:: What the exercise asks ::
Filter out every line below that lacks "their", and copy the rest.

:: Dataset entries ::
☆ ☆ ☆ ☆ ☆

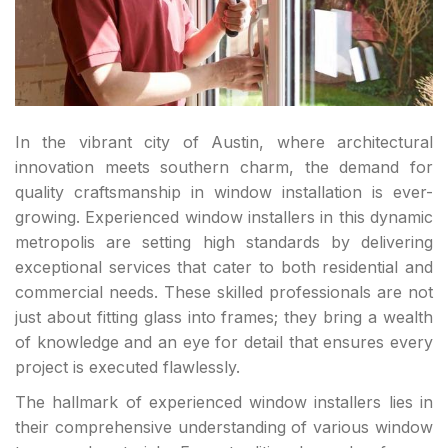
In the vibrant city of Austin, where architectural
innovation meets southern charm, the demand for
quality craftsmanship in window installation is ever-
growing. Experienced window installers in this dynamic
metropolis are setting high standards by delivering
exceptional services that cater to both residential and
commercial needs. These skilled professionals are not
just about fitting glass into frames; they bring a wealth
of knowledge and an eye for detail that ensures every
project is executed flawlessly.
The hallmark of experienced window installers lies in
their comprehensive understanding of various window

☆ ☆ ☆ ☆ ☆

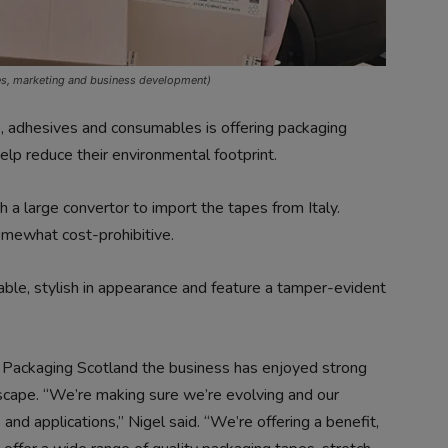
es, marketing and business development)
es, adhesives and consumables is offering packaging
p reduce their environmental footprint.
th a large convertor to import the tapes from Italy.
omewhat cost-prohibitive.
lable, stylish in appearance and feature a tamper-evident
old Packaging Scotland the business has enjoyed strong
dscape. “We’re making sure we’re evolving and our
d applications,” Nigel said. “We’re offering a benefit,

☆ ☆ ☆ ☆ ☆

:: Result below ::
their comprehensive understanding of various window
p reduce their environmental footprint.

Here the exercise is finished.